The Stories That Bind Us - Bruce Feiler
What are the ingredients that make some families resilient and happy?
It turns out to be a great time to ask that question. Researchers have recently revealed stunning insights into how to make families work more effectively, and I've spent the past few years exploring the subject by meeting familes, scholars ans experts ranging from peace negotiators to online game designers to Warren buffett's bankers.
A surprising theme has emerged: the single most important thing you can do for your family, it seems, is to develop a strong family narrative.
I first heard this idea in the mid-1990s from Marshall Duke, a psychologist at Emory University. Duke was studying myth and ritual in families when his wife, a children's learning disabilities specialist, made an observation: "[The students] who know a lot about their families tend to do better when they face challenges," Sara said.
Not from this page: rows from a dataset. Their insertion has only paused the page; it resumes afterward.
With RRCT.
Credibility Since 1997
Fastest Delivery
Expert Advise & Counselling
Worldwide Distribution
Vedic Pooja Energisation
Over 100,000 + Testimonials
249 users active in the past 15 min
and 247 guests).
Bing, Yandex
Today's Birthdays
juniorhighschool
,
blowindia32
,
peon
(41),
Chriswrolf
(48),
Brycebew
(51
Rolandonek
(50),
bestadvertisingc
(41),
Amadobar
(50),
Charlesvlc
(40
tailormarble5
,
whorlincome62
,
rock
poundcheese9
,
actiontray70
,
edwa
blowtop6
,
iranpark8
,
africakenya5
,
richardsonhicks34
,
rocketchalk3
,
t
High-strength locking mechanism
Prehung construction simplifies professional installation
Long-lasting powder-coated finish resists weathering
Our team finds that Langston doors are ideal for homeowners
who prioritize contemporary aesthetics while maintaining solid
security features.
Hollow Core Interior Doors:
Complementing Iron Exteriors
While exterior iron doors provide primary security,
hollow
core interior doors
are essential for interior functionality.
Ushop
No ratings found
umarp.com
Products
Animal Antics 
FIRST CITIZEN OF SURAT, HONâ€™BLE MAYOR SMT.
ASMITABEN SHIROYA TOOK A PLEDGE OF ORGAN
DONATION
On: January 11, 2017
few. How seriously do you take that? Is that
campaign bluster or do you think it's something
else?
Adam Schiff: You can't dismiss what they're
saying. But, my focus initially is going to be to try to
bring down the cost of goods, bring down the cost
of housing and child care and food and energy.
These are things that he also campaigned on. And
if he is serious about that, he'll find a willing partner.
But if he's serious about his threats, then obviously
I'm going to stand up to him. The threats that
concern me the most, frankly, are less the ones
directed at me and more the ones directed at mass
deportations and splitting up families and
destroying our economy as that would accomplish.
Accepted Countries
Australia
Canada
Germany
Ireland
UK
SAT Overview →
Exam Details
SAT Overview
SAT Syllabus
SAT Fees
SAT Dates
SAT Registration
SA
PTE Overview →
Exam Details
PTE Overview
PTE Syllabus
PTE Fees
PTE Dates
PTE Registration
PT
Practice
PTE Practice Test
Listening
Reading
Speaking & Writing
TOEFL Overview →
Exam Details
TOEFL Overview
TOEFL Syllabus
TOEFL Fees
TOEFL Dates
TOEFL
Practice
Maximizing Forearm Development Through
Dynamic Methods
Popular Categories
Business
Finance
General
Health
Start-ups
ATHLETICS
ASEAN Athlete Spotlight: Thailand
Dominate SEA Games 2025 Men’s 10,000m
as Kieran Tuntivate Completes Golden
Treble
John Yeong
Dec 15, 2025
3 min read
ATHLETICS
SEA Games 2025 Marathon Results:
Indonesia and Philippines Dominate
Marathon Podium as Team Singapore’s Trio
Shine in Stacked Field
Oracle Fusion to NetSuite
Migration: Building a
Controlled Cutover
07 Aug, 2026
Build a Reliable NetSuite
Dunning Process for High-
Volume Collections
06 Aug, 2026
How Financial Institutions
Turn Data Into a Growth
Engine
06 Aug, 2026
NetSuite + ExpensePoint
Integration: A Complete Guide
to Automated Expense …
Intrigued, Duke set out to test her hypothesis. He and Emory colleague Robyn Fivush developed a measure called "Do You Know?" scale that asked children to answer 20 questions, such as Do you know where yor grandparents grew up? Do you know where your mum and dad went to high school? Do you know about an illness or something really terrible that happened in your family?
Duke and Fivush asked those questions to members of four dozen families in 2001. They then compared the children's results with a battery of psychological tests the children had taken and reached an overwhelming conclusion that bolstered Sara's theory: the more children knew about their families' histories, the stronger their sense of control over their lives, the higher their self-esteem, and the more successfully they believed their families functioned.
Duke said that children who have the most self-confidence have what he calls "a strong intergenerational self". They know that they belong to something bigger than themselves.